The entire progress of the largest construction project in Danish history depends on one fundamental condition: that the tunnel trench on the seabed is ready so that the 89 elements can be lowered at a stable pace. Therefore, the trench has become a crucial point of contention in the Fehmarn Belt project, where the main contractor FLC refuses to approve it, while the client maintains that the deviations are limited.
Now Femern A/S reports that the trench work has already triggered a financial settlement. The Dutch consortium FBC, Fehmarn Belt Contractors, consisting of Boskalis and Van Oord, has paid compensation because the trench was dug too deep. The matter was settled contractually in connection with the handover, which was completed at the end of 2024.
Central bottleneck
The tunnel trench is the excavated corridor on the seabed into which the 89 tunnel elements will later be lowered. The trench is dug under a separate contract by FBC and then handed over to Femern A/S. The subsequent fine-tuning and the actual lowering are the responsibility of the main contractor, Fehmarn Link Contractors (FLC). After the handover, the trench has become a central bottleneck because FLC will not approve it in its current form.

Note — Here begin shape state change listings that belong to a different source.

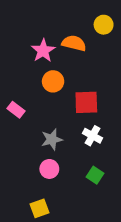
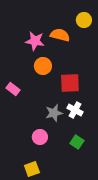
pink star: (43, 51) -> (35, 41), turned -30
gray star: (52, 139) -> (54, 113), moved

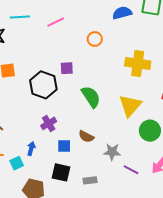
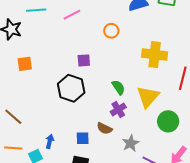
black hexagon: (43, 85) -> (71, 88), moved
green semicircle: (91, 97) -> (118, 87), moved, size x0.7
purple cross: (49, 123) -> (118, 110), moved
gray star: (112, 152) -> (131, 143), turned -30

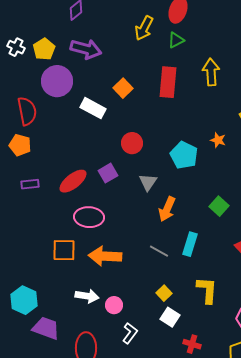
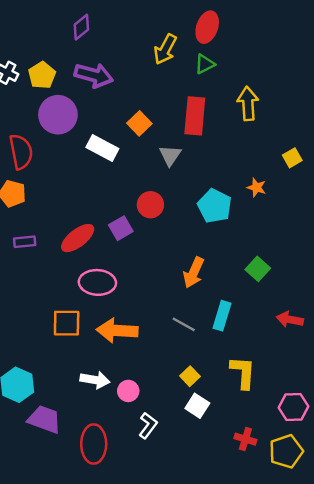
red circle: (132, 143) -> (150, 205), moved
gray triangle: (148, 182) -> (170, 155), moved
red cross: (192, 344) -> (245, 439), moved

The handover of the tunnel trench is practically the formal delivery of a partial task. When FBC finishes digging the trench, the consortium documents the actual profile and depth of the seabed with measurements, which the client reviews. Femern A/S then accepts the trench as delivered, possibly with a list of deficiencies, and a contractual final settlement is made. If it has been dug too deep or otherwise outside the tolerances, it can trigger repairs or a financial adjustment before the client takes over the trench. Once the handover is completed, the responsibility for the trench shifts from the contractor to the client, and the trench simultaneously becomes the prerequisite for the main contractor's next work.
1.8 metres too deep
This is precisely where the problem arises now. Femern has accepted the trench and settled financially with FBC, but the contractor who is to use the trench as a foundation for the lowering will not approve it in the form it has been handed over. This means that work, which has contractually been completed between the client and the trench consortium, remains a bottleneck in the next phase and thus a focal point for both the schedule and responsibility.
According to FLC's internal measurements of the first 650 metres off Lolland, the trench has been dug significantly deeper than planned in several places. The contractor states that the deviations are on average significantly below what is acceptable, and that locally it has been measured up to 1.8 metres too deep.
If the measurements prove to be representative of larger parts of the trench, it could mean extensive rectification and further delays in the next phase.
One of many conflicts
But even though the trench contract has thus been settled between Femern and FBC, the trench remains a focal point for the current conflict between Femern A/S and FLC.
The disagreement over the condition of the trench does not stand alone, however. On the large construction project, several parallel disputes are ongoing, and they also have a clear economic dimension. Femern Link Contractors has made a claim of 1.95 billion euros, equivalent to 14.5 billion DKK, citing changed conditions and the delays the contractor believes result from them. At the same time, an international arbitration is ongoing, where FLC is claiming 77 million euros in connection with delays and additional costs during the coronavirus pandemic.